A If the client's salary is below £30,000 for 2000/01, he or she will be allowed to continue to contribute for the next five years before having to review the salary for concurrency purposes.
Q A client's salary was under £30,000 in 1999/2000, but is over £30,000 this year. Can he or she contribute on the basis of that salary?
A No. The salary for years prior to 2000/01 cannot be used for concurrency purposes.
Q How do these rules affect a client who is no longer a controlling director, but has been in the last five years?
A For this purpose the client must not have been a controlling director in the last five years. However years prior to 2000/01 do not count. Therefore a client who is not a controlling director in 2000/01 can contribute and continue
to contribute until he or she becomes a controlling director again.
Q Will the Remuneration Limit and the Earnings Threshold be increased?
A It is quite likely that the Treasury will increase both for each tax
year. However it is not clear to what index the increase will be linked.
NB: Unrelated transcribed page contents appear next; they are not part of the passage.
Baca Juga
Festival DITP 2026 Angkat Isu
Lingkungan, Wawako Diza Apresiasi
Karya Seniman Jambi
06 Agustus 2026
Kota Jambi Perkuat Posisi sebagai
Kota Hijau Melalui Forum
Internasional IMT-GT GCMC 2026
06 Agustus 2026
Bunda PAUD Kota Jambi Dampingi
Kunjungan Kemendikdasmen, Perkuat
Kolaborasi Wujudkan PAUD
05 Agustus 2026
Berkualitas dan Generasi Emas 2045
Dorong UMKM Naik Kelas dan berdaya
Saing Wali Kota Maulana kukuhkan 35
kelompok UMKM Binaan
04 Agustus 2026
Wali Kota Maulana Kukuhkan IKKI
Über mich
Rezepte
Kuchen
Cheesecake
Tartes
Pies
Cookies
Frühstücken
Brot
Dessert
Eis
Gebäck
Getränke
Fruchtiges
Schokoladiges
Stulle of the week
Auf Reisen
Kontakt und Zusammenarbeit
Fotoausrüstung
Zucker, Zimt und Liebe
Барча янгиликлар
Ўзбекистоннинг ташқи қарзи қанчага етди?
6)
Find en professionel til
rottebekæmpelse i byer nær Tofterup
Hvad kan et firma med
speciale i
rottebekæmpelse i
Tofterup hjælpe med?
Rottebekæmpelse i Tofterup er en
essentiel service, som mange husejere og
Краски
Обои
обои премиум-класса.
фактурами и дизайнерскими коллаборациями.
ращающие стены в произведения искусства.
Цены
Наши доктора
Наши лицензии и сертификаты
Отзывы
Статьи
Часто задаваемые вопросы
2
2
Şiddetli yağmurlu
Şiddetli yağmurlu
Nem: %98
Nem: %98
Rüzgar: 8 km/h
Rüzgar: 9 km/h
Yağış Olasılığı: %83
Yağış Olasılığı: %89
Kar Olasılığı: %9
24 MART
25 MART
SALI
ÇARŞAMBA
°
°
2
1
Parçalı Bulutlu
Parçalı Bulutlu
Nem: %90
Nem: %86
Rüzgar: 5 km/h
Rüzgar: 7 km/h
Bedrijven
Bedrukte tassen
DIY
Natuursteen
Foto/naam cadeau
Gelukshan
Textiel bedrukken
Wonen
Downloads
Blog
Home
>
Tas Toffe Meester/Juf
Q Can the client contribute more than £3,600 p.a?
A It is only possible to contribute more than £3,600 if the client has enough net relevant earnings. However under concurrency rules the client has net relevant earnings of zero and therefore cannot contribute more than £3,600.
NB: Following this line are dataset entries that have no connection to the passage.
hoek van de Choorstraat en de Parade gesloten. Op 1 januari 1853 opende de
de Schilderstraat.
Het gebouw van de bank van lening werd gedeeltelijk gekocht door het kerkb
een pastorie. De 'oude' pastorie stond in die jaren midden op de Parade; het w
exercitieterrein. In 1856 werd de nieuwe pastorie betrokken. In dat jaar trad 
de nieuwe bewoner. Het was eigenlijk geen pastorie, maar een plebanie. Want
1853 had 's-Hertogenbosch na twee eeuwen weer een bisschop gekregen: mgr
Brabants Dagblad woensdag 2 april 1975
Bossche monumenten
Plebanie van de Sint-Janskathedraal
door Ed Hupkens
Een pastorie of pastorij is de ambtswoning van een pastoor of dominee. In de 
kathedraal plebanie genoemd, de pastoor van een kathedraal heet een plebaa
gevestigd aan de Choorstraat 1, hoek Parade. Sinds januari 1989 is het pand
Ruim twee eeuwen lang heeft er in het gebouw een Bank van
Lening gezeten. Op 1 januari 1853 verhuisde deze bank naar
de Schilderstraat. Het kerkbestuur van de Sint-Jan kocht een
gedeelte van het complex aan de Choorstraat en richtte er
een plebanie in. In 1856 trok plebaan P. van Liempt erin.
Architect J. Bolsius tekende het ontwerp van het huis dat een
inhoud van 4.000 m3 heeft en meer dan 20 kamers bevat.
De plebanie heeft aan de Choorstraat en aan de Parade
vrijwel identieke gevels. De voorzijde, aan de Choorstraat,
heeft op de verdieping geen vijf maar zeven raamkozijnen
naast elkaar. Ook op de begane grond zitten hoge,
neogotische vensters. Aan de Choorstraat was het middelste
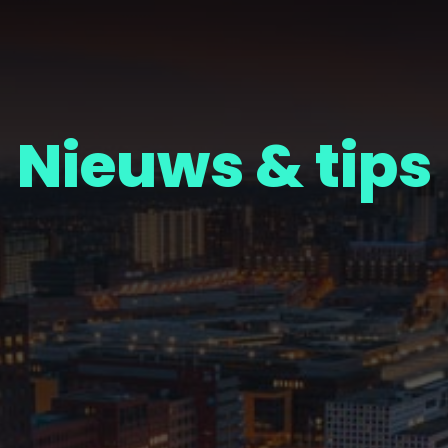
Nieuws & tips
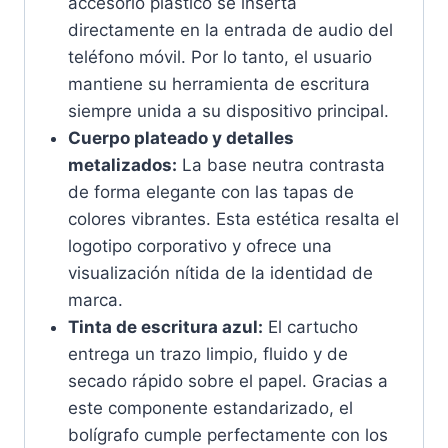
accesorio plástico se inserta
directamente en la entrada de audio del
teléfono móvil. Por lo tanto, el usuario
mantiene su herramienta de escritura
siempre unida a su dispositivo principal.
Cuerpo plateado y detalles
metalizados:
La base neutra contrasta
de forma elegante con las tapas de
colores vibrantes. Esta estética resalta el
logotipo corporativo y ofrece una
visualización nítida de la identidad de
marca.
Tinta de escritura azul:
El cartucho
entrega un trazo limpio, fluido y de
secado rápido sobre el papel. Gracias a
este componente estandarizado, el
bolígrafo cumple perfectamente con los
Q Can the client contribute to an AVC/FSAVC and a personal pension?
A Yes. The client is still eligible to use an AVC/FSAVC facility alongside his occupational pension scheme up to the normal contribution limits and also contribute to a personal pension by taking advantage of the concurrency rules.
Q What will the maximum retirement benefits be?
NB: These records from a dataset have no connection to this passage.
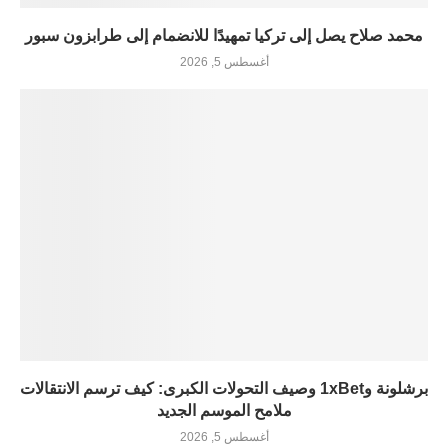
محمد صلاح يصل إلى تركيا تمهيدًا للانضمام إلى طرابزون سبور
أغسطس 5, 2026
برشلونة و1xBet وصيف التحولات الكبرى: كيف ترسم الانتقالات
ملامح الموسم الجديد
أغسطس 5, 2026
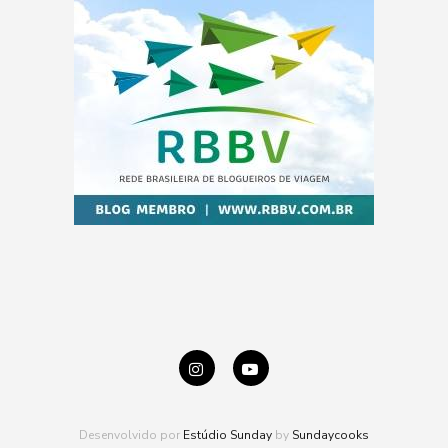
Desenvolvido por
Estúdio Sunday
by
Sundaycooks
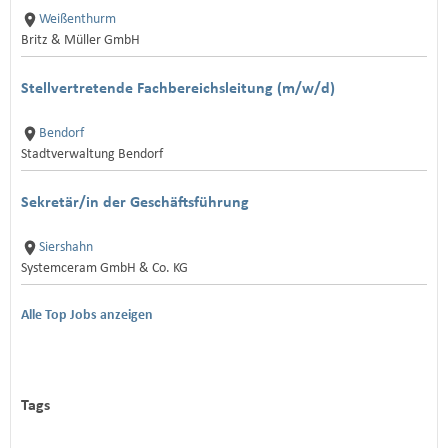
Weißenthurm
Britz & Müller GmbH
Stellvertretende Fachbereichsleitung (m/w/d)
Bendorf
Stadtverwaltung Bendorf
Sekretär/in der Geschäftsführung
Siershahn
Systemceram GmbH & Co. KG
Alle Top Jobs anzeigen
Tags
A The maximum retirement benefits for the occupational pension scheme will be calculated independently from the personal pension fund. It will be possible for the client to have a maximum pension of two-thirds of final salary from the
occupational pension scheme and have the pension from the personal pension scheme in addition.
There are therefore a number of reasons why a client earning under £30,000 could be better off taking advantage of these rules and contributing to a Personal Pension instead of an AVC/FSAVC.